▶ [Dataset records]
◇ ◇ ◇ ◇ ◇

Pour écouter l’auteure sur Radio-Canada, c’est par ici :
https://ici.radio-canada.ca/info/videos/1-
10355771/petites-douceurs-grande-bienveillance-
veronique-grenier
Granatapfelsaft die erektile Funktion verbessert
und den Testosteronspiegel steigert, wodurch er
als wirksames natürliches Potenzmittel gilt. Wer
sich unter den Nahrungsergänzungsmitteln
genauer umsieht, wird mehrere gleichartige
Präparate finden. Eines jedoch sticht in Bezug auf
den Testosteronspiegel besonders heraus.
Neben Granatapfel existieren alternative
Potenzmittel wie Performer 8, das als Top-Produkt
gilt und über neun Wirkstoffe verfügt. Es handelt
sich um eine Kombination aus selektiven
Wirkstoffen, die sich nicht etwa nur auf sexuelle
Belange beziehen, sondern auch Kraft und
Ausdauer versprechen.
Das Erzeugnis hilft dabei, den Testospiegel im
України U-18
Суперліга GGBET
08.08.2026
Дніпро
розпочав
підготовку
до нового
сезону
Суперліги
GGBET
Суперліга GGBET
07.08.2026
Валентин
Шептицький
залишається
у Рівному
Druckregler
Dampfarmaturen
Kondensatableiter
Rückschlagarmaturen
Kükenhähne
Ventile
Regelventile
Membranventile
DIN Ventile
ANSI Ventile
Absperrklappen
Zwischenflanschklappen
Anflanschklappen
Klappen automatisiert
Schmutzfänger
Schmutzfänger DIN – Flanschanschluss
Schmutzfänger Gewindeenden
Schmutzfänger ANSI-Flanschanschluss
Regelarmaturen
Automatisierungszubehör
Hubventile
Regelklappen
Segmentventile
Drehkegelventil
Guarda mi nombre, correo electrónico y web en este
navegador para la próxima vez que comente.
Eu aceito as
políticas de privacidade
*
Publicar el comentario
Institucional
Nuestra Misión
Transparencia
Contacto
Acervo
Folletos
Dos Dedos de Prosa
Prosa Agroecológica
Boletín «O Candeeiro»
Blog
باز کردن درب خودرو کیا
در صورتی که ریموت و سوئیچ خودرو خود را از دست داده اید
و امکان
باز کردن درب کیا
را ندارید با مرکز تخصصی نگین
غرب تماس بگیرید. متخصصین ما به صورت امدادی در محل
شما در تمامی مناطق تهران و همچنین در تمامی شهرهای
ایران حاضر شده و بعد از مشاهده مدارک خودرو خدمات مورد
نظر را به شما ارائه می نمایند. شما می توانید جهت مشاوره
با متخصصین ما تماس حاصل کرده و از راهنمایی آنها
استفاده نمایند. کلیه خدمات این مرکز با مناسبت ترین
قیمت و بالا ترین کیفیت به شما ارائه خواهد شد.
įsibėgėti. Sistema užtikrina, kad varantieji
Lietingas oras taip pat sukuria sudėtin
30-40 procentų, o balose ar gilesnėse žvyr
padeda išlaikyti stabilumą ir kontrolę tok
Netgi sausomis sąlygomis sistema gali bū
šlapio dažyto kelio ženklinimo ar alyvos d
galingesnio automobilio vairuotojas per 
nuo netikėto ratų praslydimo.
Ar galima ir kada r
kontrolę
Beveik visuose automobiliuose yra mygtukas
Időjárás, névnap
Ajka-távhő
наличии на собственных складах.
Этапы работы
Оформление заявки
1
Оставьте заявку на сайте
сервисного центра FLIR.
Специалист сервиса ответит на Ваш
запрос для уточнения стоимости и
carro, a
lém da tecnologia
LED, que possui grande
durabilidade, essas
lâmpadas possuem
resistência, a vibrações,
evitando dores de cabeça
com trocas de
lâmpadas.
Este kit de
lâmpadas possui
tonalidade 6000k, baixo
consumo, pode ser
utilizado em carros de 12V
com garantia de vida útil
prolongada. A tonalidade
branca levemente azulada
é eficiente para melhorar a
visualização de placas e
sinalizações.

◇ ◇ ◇ ◇ ◇

▶ [PROBLEM TO WORK ON] All the records, as written, must be given again.

▶ [RESULT]
Pour écouter l’auteure sur Radio-Canada, c’est par ici :
https://ici.radio-canada.ca/info/videos/1-
10355771/petites-douceurs-grande-bienveillance-
veronique-grenier
Granatapfelsaft die erektile Funktion verbessert
und den Testosteronspiegel steigert, wodurch er
als wirksames natürliches Potenzmittel gilt. Wer
sich unter den Nahrungsergänzungsmitteln
genauer umsieht, wird mehrere gleichartige
Präparate finden. Eines jedoch sticht in Bezug auf
den Testosteronspiegel besonders heraus.
Neben Granatapfel existieren alternative
Potenzmittel wie Performer 8, das als Top-Produkt
gilt und über neun Wirkstoffe verfügt. Es handelt
sich um eine Kombination aus selektiven
Wirkstoffen, die sich nicht etwa nur auf sexuelle
Belange beziehen, sondern auch Kraft und
Ausdauer versprechen.
Das Erzeugnis hilft dabei, den Testospiegel im
України U-18
Суперліга GGBET
08.08.2026
Дніпро
розпочав
підготовку
до нового
сезону
Суперліги
GGBET
Суперліга GGBET
07.08.2026
Валентин
Шептицький
залишається
у Рівному
Druckregler
Dampfarmaturen
Kondensatableiter
Rückschlagarmaturen
Kükenhähne
Ventile
Regelventile
Membranventile
DIN Ventile
ANSI Ventile
Absperrklappen
Zwischenflanschklappen
Anflanschklappen
Klappen automatisiert
Schmutzfänger
Schmutzfänger DIN – Flanschanschluss
Schmutzfänger Gewindeenden
Schmutzfänger ANSI-Flanschanschluss
Regelarmaturen
Automatisierungszubehör
Hubventile
Regelklappen
Segmentventile
Drehkegelventil
Guarda mi nombre, correo electrónico y web en este
navegador para la próxima vez que comente.
Eu aceito as
políticas de privacidade
*
Publicar el comentario
Institucional
Nuestra Misión
Transparencia
Contacto
Acervo
Folletos
Dos Dedos de Prosa
Prosa Agroecológica
Boletín «O Candeeiro»
Blog
باز کردن درب خودرو کیا
در صورتی که ریموت و سوئیچ خودرو خود را از دست داده اید
و امکان
باز کردن درب کیا
را ندارید با مرکز تخصصی نگین
غرب تماس بگیرید. متخصصین ما به صورت امدادی در محل
شما در تمامی مناطق تهران و همچنین در تمامی شهرهای
ایران حاضر شده و بعد از مشاهده مدارک خودرو خدمات مورد
نظر را به شما ارائه می نمایند. شما می توانید جهت مشاوره
با متخصصین ما تماس حاصل کرده و از راهنمایی آنها
استفاده نمایند. کلیه خدمات این مرکز با مناسبت ترین
قیمت و بالا ترین کیفیت به شما ارائه خواهد شد.
įsibėgėti. Sistema užtikrina, kad varantieji
Lietingas oras taip pat sukuria sudėtin
30-40 procentų, o balose ar gilesnėse žvyr
padeda išlaikyti stabilumą ir kontrolę tok
Netgi sausomis sąlygomis sistema gali bū
šlapio dažyto kelio ženklinimo ar alyvos d
galingesnio automobilio vairuotojas per 
nuo netikėto ratų praslydimo.
Ar galima ir kada r
kontrolę
Beveik visuose automobiliuose yra mygtukas
Időjárás, névnap
Ajka-távhő
наличии на собственных складах.
Этапы работы
Оформление заявки
1
Оставьте заявку на сайте
сервисного центра FLIR.
Специалист сервиса ответит на Ваш
запрос для уточнения стоимости и
carro, a
lém da tecnologia
LED, que possui grande
durabilidade, essas
lâmpadas possuem
resistência, a vibrações,
evitando dores de cabeça
com trocas de
lâmpadas.
Este kit de
lâmpadas possui
tonalidade 6000k, baixo
consumo, pode ser
utilizado em carros de 12V
com garantia de vida útil
prolongada. A tonalidade
branca levemente azulada
é eficiente para melhorar a
visualização de placas e
sinalizações.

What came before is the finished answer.